It is possible that genes closely linked to Mamu-B*17 and Mamu-A*01 might influence the ability of the virus to replicate in vivo. There were, however, no significant differences in acute-phase peak plasma virus concentrations in animals of all genotypes before the onset of cellular immune responses (Fig. (Fig.2).2). This suggests that the accentuated decline from acute-phase peak to chronic-phase plasma virus concentrations in Mamu-B*17+ and Mamu-A*01+ animals was not due to a differential intrinsic susceptibility of their CD4+ T cells to infection with pathogenic SIVmac239 or to the enhanced effect of some non-MHC class I host restriction factor.

FIG. 2.
The presence of particular high-frequency MHC class I alleles does not affect acute-phase peak plasma virus concentrations. Changes in geometric mean acute-phase peak (single highest value from weeks 1 to 3 for each animal) plasma virus concentrations ...

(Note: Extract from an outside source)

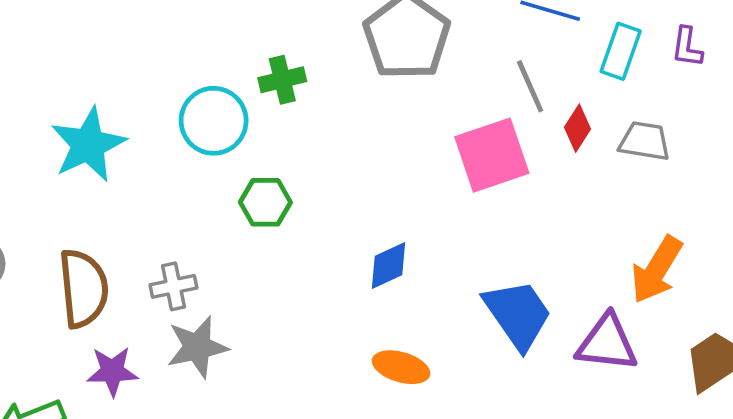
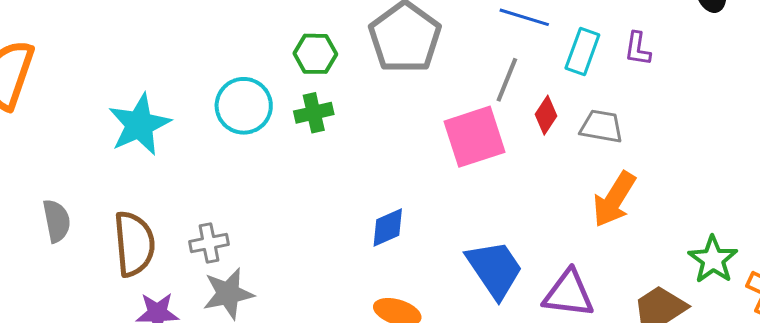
green cross: (282, 80) -> (314, 113), moved
gray line: (530, 86) -> (507, 80), turned 45
green hexagon: (265, 202) -> (315, 54), moved
orange arrow: (657, 270) -> (614, 199), moved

These Mamu-B*17+ animals promise to provide useful and clear-cut models for the understanding of the influence of particular MHC class I alleles on viral control. Because a comprehensive SIVmac239 epitope mapping study has been performed for Mamu-B*17 (8), Mamu-B*17+ animals provide a unique opportunity to analyze particular CD8+ T-cell specificities linked to successful control of viral replication. For example, we can ablate the SIV-specific CD8+ T-cell response in these Mamu-B*17+ elite controllers with depleting antibodies. Additionally, since SIVmac239 has proven recalcitrant to effective neutralization by antibody responses, we can examine the effect of particular MHC class I-restricted cellular immune responses without the potentially confounding effects of neutralizing antibody.

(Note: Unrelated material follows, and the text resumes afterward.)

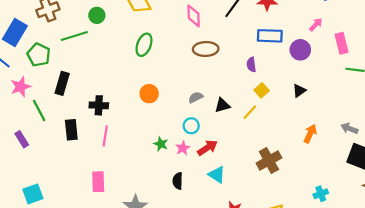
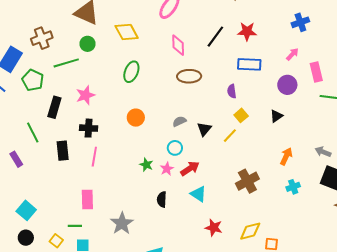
purple circle: (300, 50) -> (287, 85), moved
pink star: (21, 87) -> (85, 95), moved
black triangle: (222, 105) -> (204, 129), turned -35
cyan square: (33, 194) -> (26, 210), turned -30
cyan cross: (321, 194) -> (293, 187), moved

A substantial proportion of captive Indian rhesus macaques express Mamu B*17. Of the Indian rhesus macaques at the Wisconsin National Primate Research Center (WNPRC), approximately 16% are Mamu-B*17+. Given the influence of this allele on the outcome of SIV infection, Mamu-B*17+ animals should be removed from vaccine cohorts to avoid the attribution of Mamu-B*17-associated control of viral replication to possible effects of vaccination. Simply balancing control and vaccine groups with these macaques is insufficient, because spontaneous control occurs in a sizeable subset of Mamu-B*17+ animals. Until the precise determinants of this control are defined, the use of Mamu-B*17+ animals should be avoided except for analysis of the causes underlying their exceptional viral control.

Acknowledgments

We gratefully acknowledge Eva Rakasz, Kirsten Bomblies, and Matt Reynolds for helpful discussions, Jess Maxwell, Crystal Glidden, and Tim Jacoby for MHC typing, and Ron Desrosiers for SIVmac239 inocula.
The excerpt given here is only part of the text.